The analyst is currently “neutral” on the title. “While the recent normalization of revenue growth should be well accepted and understood by now, we believe that Adidas will once again have to show a re-acceleration of its momentum before proceeding with a further reassessment,” he said. she adds.

Meanwhile, CaixaBank / BPI pointed out that Nike has significantly reduced its full-year sales forecast due to the lengthening of the supply chain distribution.

“This should have a negative read-across for Adidas,” he said in a report. “This supply constraint is mainly due to the difficult situation of Covid-19 in Asia, more precisely in Vietnam which has forced suppliers to remain closed for an extended period.”

The bank pointed out that the sporting goods industry has “relevant sourcing exposure” in Vietnam.

“In the case of Adidas, this represents 43% of footwear volumes, 19% in the case of apparel products (28% in total),” he said. “Overall, this drop in Nike’s forecast could also prompt Adidas to downgrade its targets for 2021.”

Adidas company history

The history of the company dates back to a small town in Bavaria, Germany, in 1924. It was the home of Adi Dassler, who established a small shoe factory with the aim of providing athletes with the best possible equipment. . His brother Rudolf got involved in the business before he left to found rival Puma, which is another well-known brand today.

Adidas, which has been synonymous with displaying three stripes as a logo, has had its products worn by a series of sports heroes. For example, in the late 1960s German footballer Franz Beckenbauer was pictured wearing an Adidas tracksuit and sneakers.

Adi Dassler died in September 1978, shortly before he was 78. Adi’s wife, Käthe, with the support of her son Horst, took over. The company continued to consolidate its reputation as a leader in what has become a growing sports and leisurewear industry over the following decades.
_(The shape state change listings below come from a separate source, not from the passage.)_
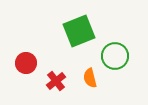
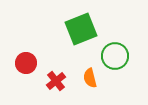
green square: moved 2 px right, 2 px up
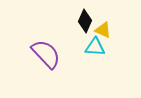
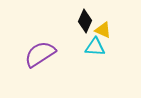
purple semicircle: moved 6 px left; rotated 80 degrees counterclockwise
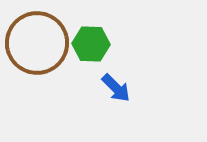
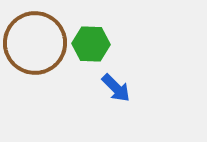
brown circle: moved 2 px left
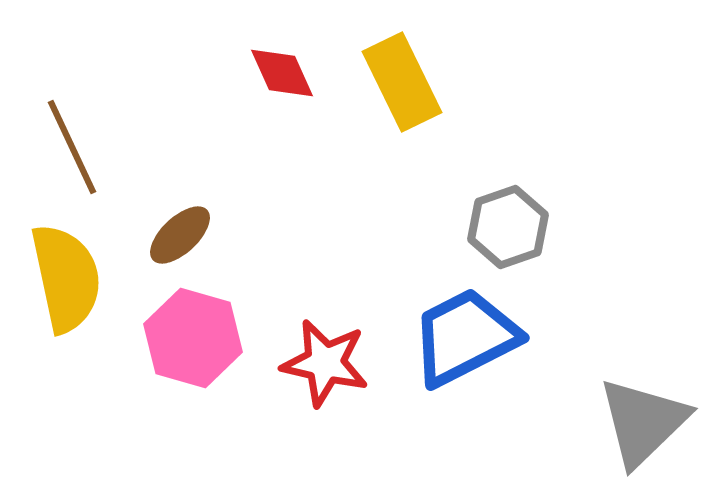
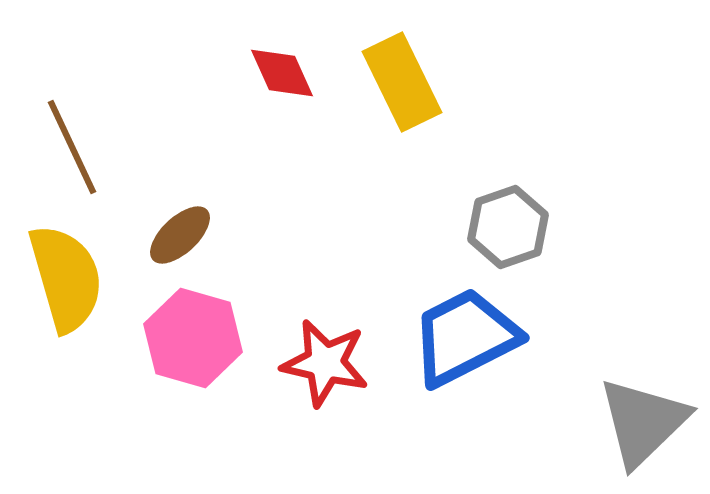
yellow semicircle: rotated 4 degrees counterclockwise
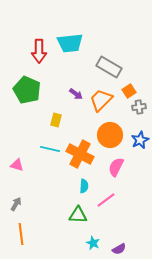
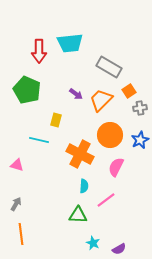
gray cross: moved 1 px right, 1 px down
cyan line: moved 11 px left, 9 px up
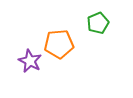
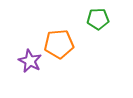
green pentagon: moved 4 px up; rotated 20 degrees clockwise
Edited by Jekaterina Drozdovica


The current 12-month average price target for the company is € 322.65. The highest is € 375 per share, while the lowest is € 255 per share.

The company has reported increased sales as the world reopens after Covid-19 lockdowns. He also announced that he was selling Reebok.

Data from MarketBeat suggests that analysts’ current 12-month average price target for the stock is € 322.65, suggesting 18% upside potential from the current stock price of 272. € 70. The highest is € 375 per share, while the lowest is € 255 per share.

Note that analysts are wrong in their predictions. It is essential that you do your own research to form an opinion on how well a business is performing and how likely it is to achieve goals. Remember that markets are volatile and past performance of the stock is no guarantee of future gains.